◆ **Problem to solve**
Print, word for word, every line from the beginning of the listing up to and including the line with "om districts after". Pictures are to be excluded.
◇ ◇ ◇ ◇
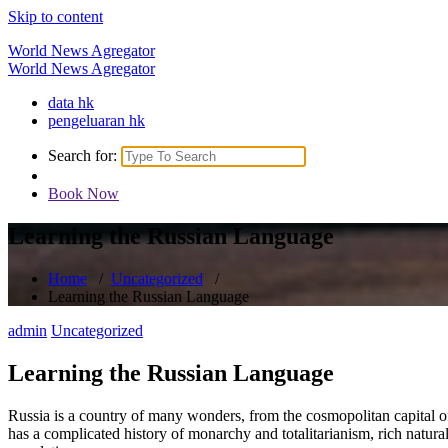
Skip to content
World News Agregator
World News Agregator
data hk
pengeluaran hk
Search for:
Book Now
Learning the Russian Language
Home
/
Uncategorized
/
Learning the Russian Language
admin
Uncategorized
Learning the Russian Language
Russia is a country of many wonders, from the cosmopolitan capital of 
has a complicated history of monarchy and totalitarianism, rich natura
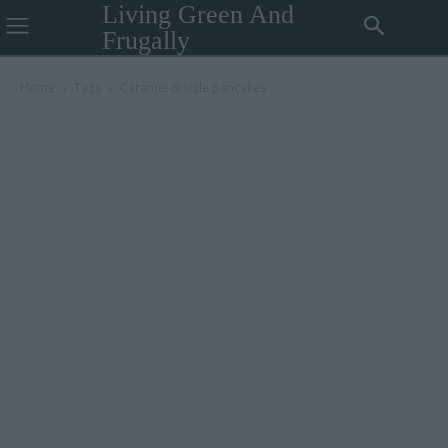
Living Green And
Frugally
Home
Tags
Caramel drizzle pancakes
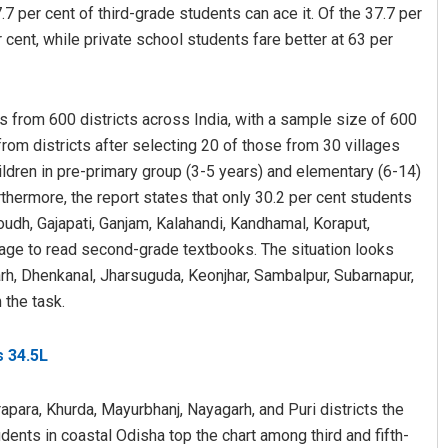
.7 per cent of third-grade students can ace it. Of the 37.7 per
ent, while private school students fare better at 63 per
s from 600 districts across India, with a sample size of 600
om districts after selecting 20 of those from 30 villages
children in pre-primary group (3-5 years) and elementary (6-14)
hermore, the report states that only 30.2 per cent students
Jyotshna Mayee Pattnaik
oudh, Gajapati, Ganjam, Kalahandi, Kandhamal, Koraput,
age to read second-grade textbooks. The situation looks
DECEMBER 12, 2019
garh, Dhenkanal, Jharsuguda, Keonjhar, Sambalpur, Subarnapur,
 the task.
s 34.5L
rapara, Khurda, Mayurbhanj, Nayagarh, and Puri districts the
tudents in coastal Odisha top the chart among third and fifth-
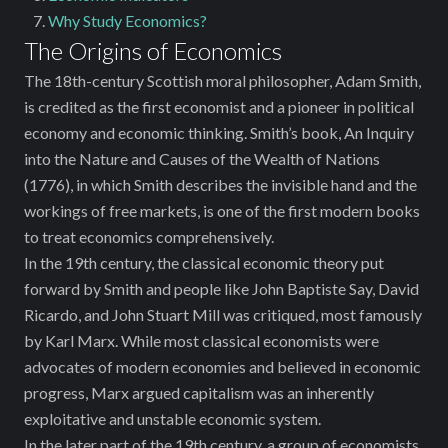
Why Study Economics?
The Origins of Economics
The 18th-century Scottish moral philosopher, Adam Smith,
is ‌credited as the first economist and a pioneer in political
economy and economic thinking. Smith’s book, An Inquiry
into the Nature and Causes of the Wealth of Nations
(1776), in which Smith describes the invisible hand and the
workings of free markets, is one of the first modern books
to treat economics comprehensively.
In the 19th century, the classical economic theory put
forward by Smith and people like John Baptiste Say, David
Ricardo, and John Stuart Mill was critiqued, most famously
by Karl Marx. While most classical economists were
advocates of modern economies and believed in economic
progress, Marx argued ‌capitalism was an inherently
exploitative and unstable economic system.
In the later part of the 19th century, a group of economists,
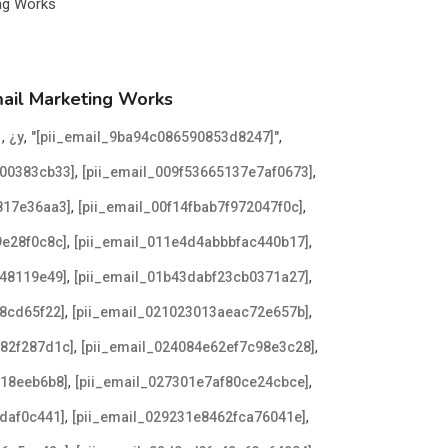
mail Marketing Works
d
,
,
,
¿y
"[pii_email_9ba94c086590853d8247]"
,
,
300383cb33]
[pii_email_009f53665137e7af0673]
,
,
817e36aa3]
[pii_email_00f14fbab7f972047f0c]
,
,
9e28f0c8c]
[pii_email_011e4d4abbbfac440b17]
,
,
048119e49]
[pii_email_01b43dabf23cb0371a27]
,
,
8cd65f22]
[pii_email_021023013aeac72e657b]
,
,
982f287d1c]
[pii_email_024084e62ef7c98e3c28]
,
,
b18eeb6b8]
[pii_email_027301e7af80ce24cbce]
,
,
daf0c441]
[pii_email_029231e8462fca76041e]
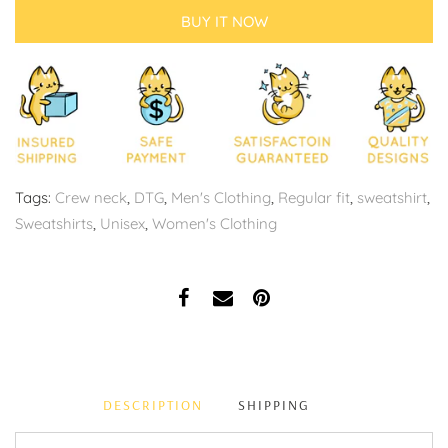
BUY IT NOW
Tags:
Crew neck
,
DTG
,
Men's Clothing
,
Regular fit
,
sweatshirt
,
Sweatshirts
,
Unisex
,
Women's Clothing
DESCRIPTION
SHIPPING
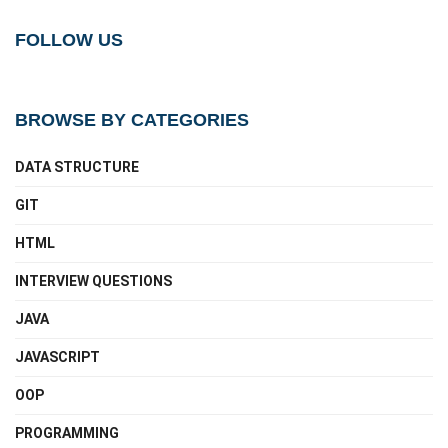
FOLLOW US
BROWSE BY CATEGORIES
DATA STRUCTURE
GIT
HTML
INTERVIEW QUESTIONS
JAVA
JAVASCRIPT
OOP
PROGRAMMING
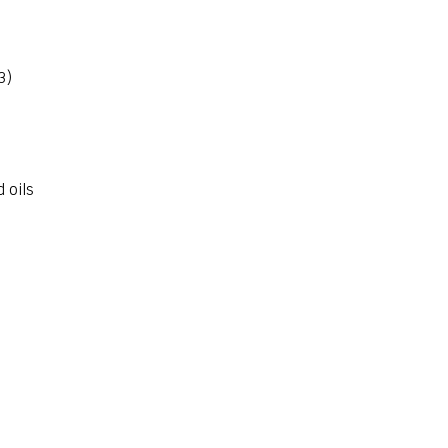
3)
d oils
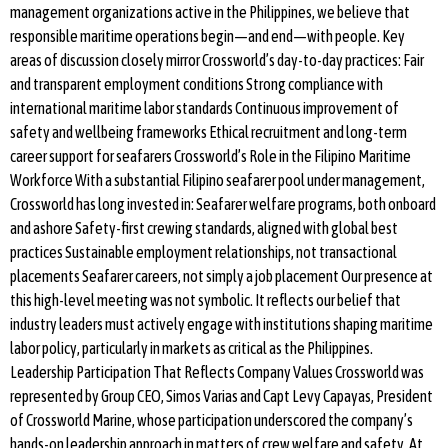
management organizations active in the Philippines, we believe that
responsible maritime operations begin—and end—with people. Key
areas of discussion closely mirror Crossworld’s day-to-day practices: Fair
and transparent employment conditions Strong compliance with
international maritime labor standards Continuous improvement of
safety and wellbeing frameworks Ethical recruitment and long-term
career support for seafarers Crossworld’s Role in the Filipino Maritime
Workforce With a substantial Filipino seafarer pool under management,
Crossworld has long invested in: Seafarer welfare programs, both onboard
and ashore Safety-first crewing standards, aligned with global best
practices Sustainable employment relationships, not transactional
placements Seafarer careers, not simply a job placement Our presence at
this high-level meeting was not symbolic. It reflects our belief that
industry leaders must actively engage with institutions shaping maritime
labor policy, particularly in markets as critical as the Philippines.
Leadership Participation That Reflects Company Values Crossworld was
represented by Group CEO, Simos Varias and Capt Levy Capayas, President
of Crossworld Marine, whose participation underscored the company’s
hands-on leadership approach in matters of crew welfare and safety. At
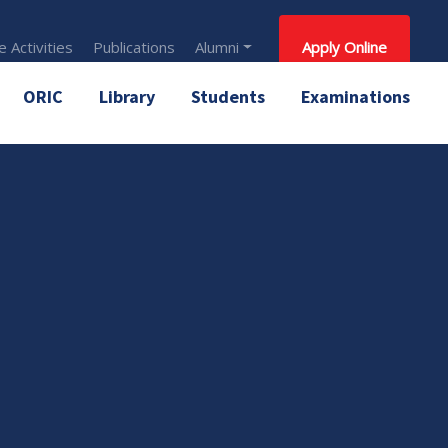
 Activities
Publications
Alumni
Apply Online
ORIC
Library
Students
Examinations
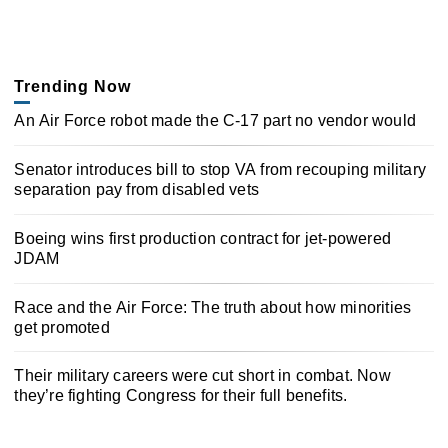
Trending Now
An Air Force robot made the C-17 part no vendor would
Senator introduces bill to stop VA from recouping military
separation pay from disabled vets
Boeing wins first production contract for jet-powered
JDAM
Race and the Air Force: The truth about how minorities
get promoted
Their military careers were cut short in combat. Now
they’re fighting Congress for their full benefits.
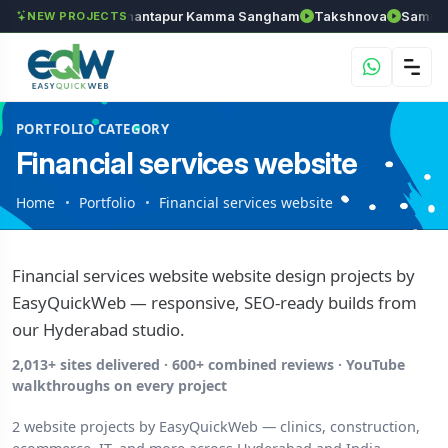
ls
Chozhan
Anantapur Kamma Sangham
Takshnova
Samruddh
NEW PROJECTS
PORTFOLIO CATEGORY
Financial services website
Home
Portfolio
Financial services website
Financial services website website design projects by
EasyQuickWeb — responsive, SEO-ready builds from
our Hyderabad studio.
2,013+ sites delivered · 600+ combined reviews · YouTube
walkthroughs on every project
2 website projects by EasyQuickWeb — clinics, construction,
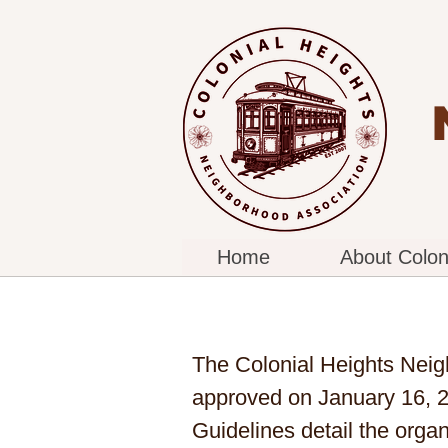
Home
About Colon
The Colonial Heights Neig
approved on January 16, 2
Guidelines detail the orga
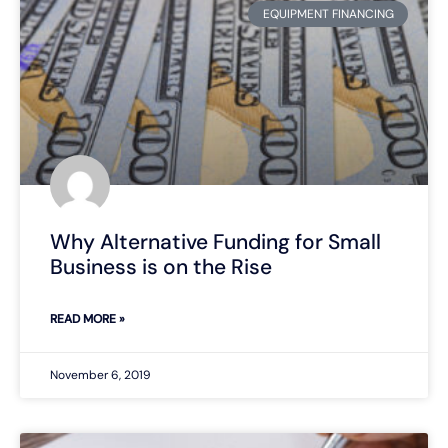
EQUIPMENT FINANCING
Why Alternative Funding for Small
Business is on the Rise
READ MORE »
November 6, 2019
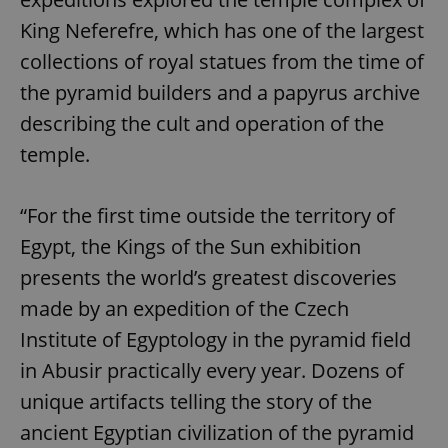
King Neferefre, which has one of the largest
collections of royal statues from the time of
the pyramid builders and a papyrus archive
describing the cult and operation of the
temple.
“For the first time outside the territory of
Egypt, the Kings of the Sun exhibition
presents the world’s greatest discoveries
made by an expedition of the Czech
Institute of Egyptology in the pyramid field
in Abusir practically every year. Dozens of
unique artifacts telling the story of the
ancient Egyptian civilization of the pyramid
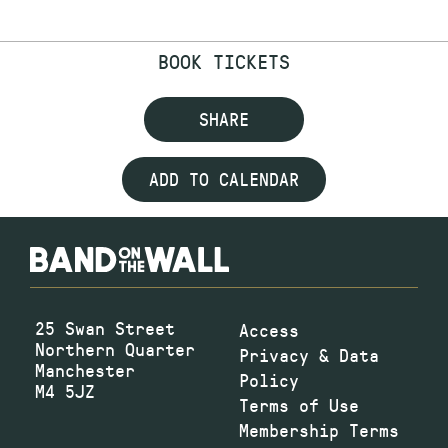
BOOK TICKETS
SHARE
ADD TO CALENDAR
25 Swan Street
Access
Northern Quarter
Privacy & Data
Manchester
Policy
M4 5JZ
Terms of Use
Membership Terms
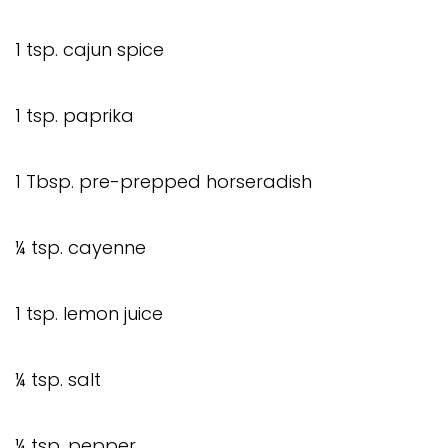
1 tsp. cajun spice
1 tsp. paprika
1 Tbsp. pre-prepped horseradish
¼ tsp. cayenne
1 tsp. lemon juice
¼ tsp. salt
¼ tsp. pepper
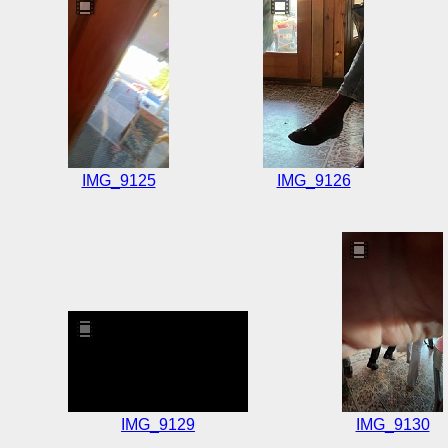
IMG_9125
IMG_9126
IMG_9129
IMG_9130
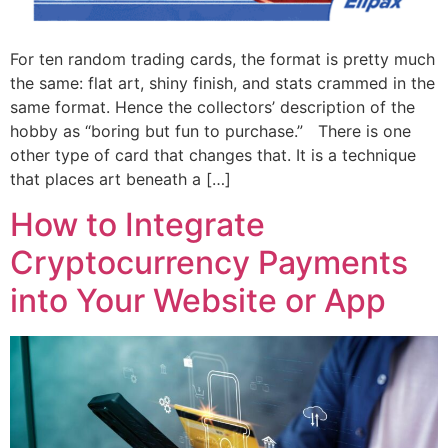
For ten random trading cards, the format is pretty much
the same: flat art, shiny finish, and stats crammed in the
same format. Hence the collectors’ description of the
hobby as “boring but fun to purchase.” There is one
other type of card that changes that. It is a technique
that places art beneath a […]
How to Integrate
Cryptocurrency Payments
into Your Website or App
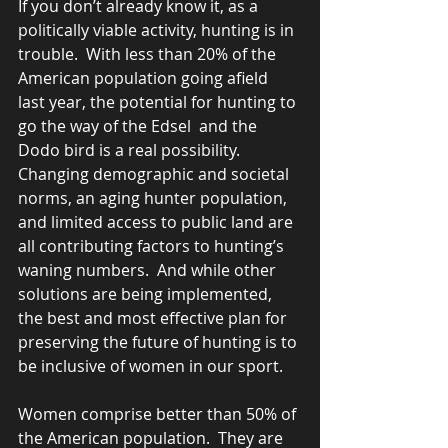
If you don’t already know it, as a 
politically viable activity, hunting is in 
trouble.  With less than 20% of the 
American population going afield 
last year, the potential for hunting to 
go the way of the Edsel  and the 
Dodo bird is a real possibility.  
Changing demographic and societal 
norms, an aging hunter population, 
and limited access to public land are 
all contributing factors to hunting’s 
waning numbers.  And while other 
solutions are being implemented, 
the best and most effective plan for 
preserving the future of hunting is to 
be inclusive of women in our sport. 
Women comprise better than 50% of 
the American population.  They are 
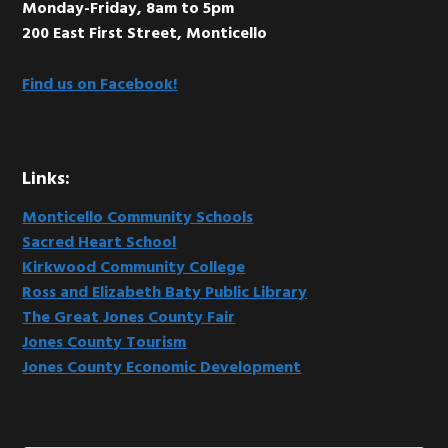
Monday-Friday, 8am to 5pm
200 East First Street, Monticello
Find us on Facebook!
Links:
Monticello Community Schools
Sacred Heart School
Kirkwood Community College
Ross and Elizabeth Baty Public Library
The Great Jones County Fair
Jones County Tourism
Jones County Economic Development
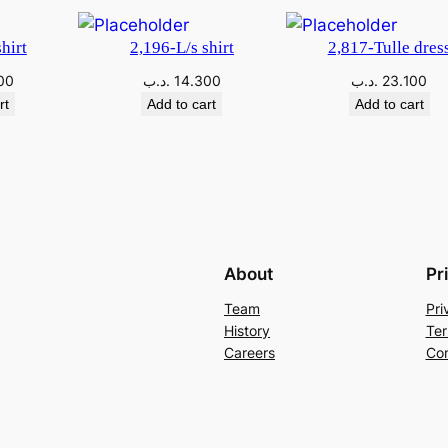
hirt
2,196-L/s shirt
2,817-Tulle dres
00
.د.ب
14.300
.د.ب
23.100
rt
Add to cart
Add to cart
About
Pr
Team
Pri
History
Ter
Careers
Con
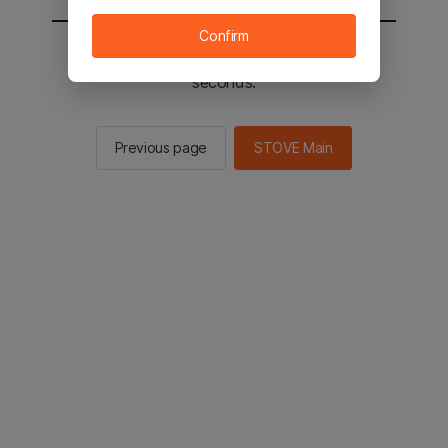
Confirm
You will be sent to the STOVE main in 2
seconds.
Previous page
STOVE Main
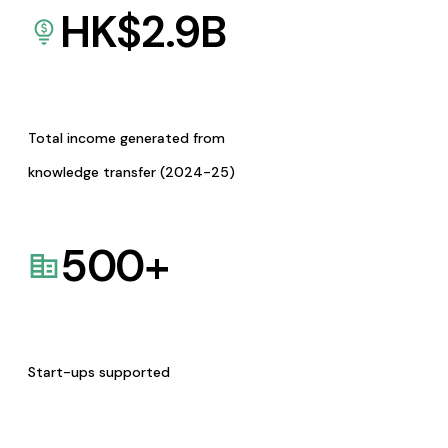
HK$
2.9
B
Total income generated from
knowledge transfer (2024-25)
500
+
Start-ups supported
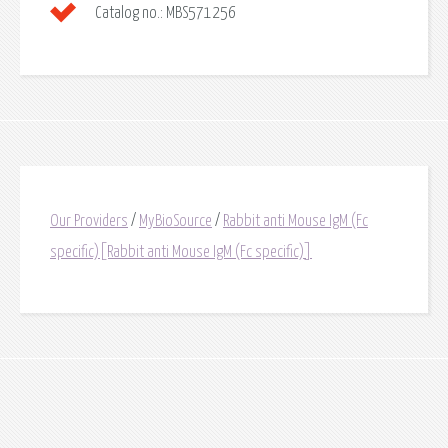
Catalog no.:
MBS571256
Our Providers
/
MyBioSource
/
Rabbit anti Mouse IgM (Fc
specific)[Rabbit anti Mouse IgM (Fc specific)]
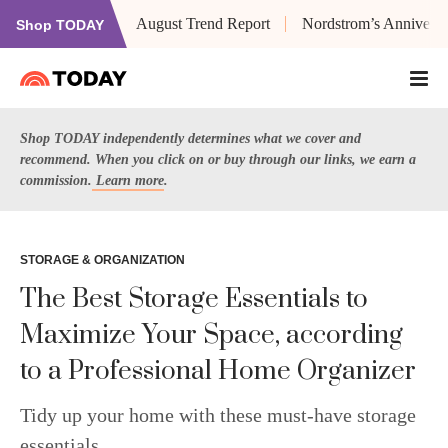
August Trend Report
Nordstrom’s Anniversa
Shop TODAY
Shop TODAY independently determines what we cover and
recommend. When you click on or buy through our links, we earn a
commission.
Learn more
.
STORAGE & ORGANIZATION
The Best Storage Essentials to
Maximize Your Space, according
to a Professional Home Organizer
Tidy up your home with these must-have storage
essentials.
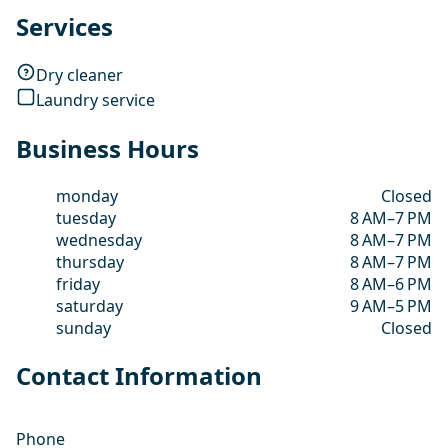
Services
Dry cleaner
Laundry service
Business Hours
monday
Closed
tuesday
8 AM–7 PM
wednesday
8 AM–7 PM
thursday
8 AM–7 PM
friday
8 AM–6 PM
saturday
9 AM–5 PM
sunday
Closed
Contact Information
Phone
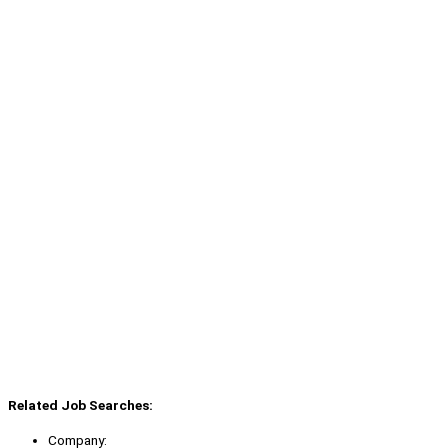
Related Job Searches:
Company:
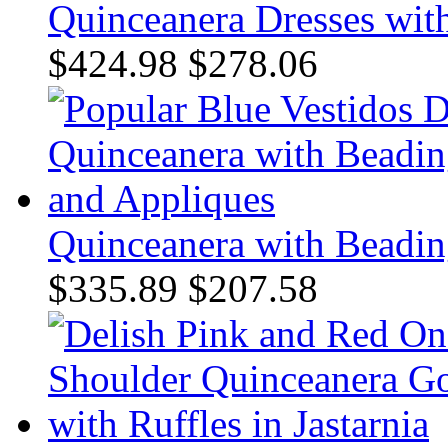
Quinceanera Dresses with
$424.98
$278.06
Quinceanera with Beadin
$335.89
$207.58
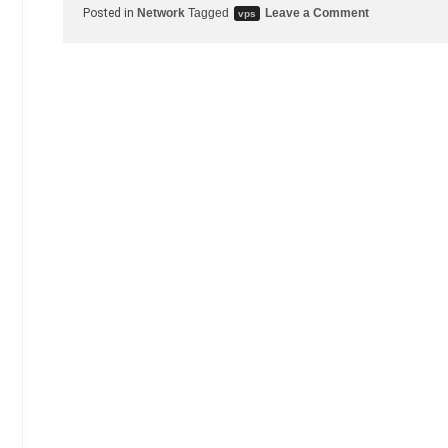
on
Posted in
Network
Tagged
Leave a Comment
vps
Server
migrated
from
Vultr
to
SSD
Nodes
◇ ◇ ◇ ◇
◆ **Task solution**
Skip to content
World News Agregator
World News Agregator
data hk
pengeluaran hk
Search for:
Book Now
Learning the Russian Language
Home
/
Uncategorized
/
Learning the Russian Language
admin
Uncategorized
Learning the Russian Language
Russia is a country of many wonders, from the cosmopolitan capital of 
has a complicated history of monarchy and totalitarianism, rich natura
Living Green And
Frugally
Home
Tags
Caramel drizzle pancakes
.7 per cent of third-grade students can ace it. Of the 37.7 per
ent, while private school students fare better at 63 per
s from 600 districts across India, with a sample size of 600
om districts after selecting 20 of those from 30 villages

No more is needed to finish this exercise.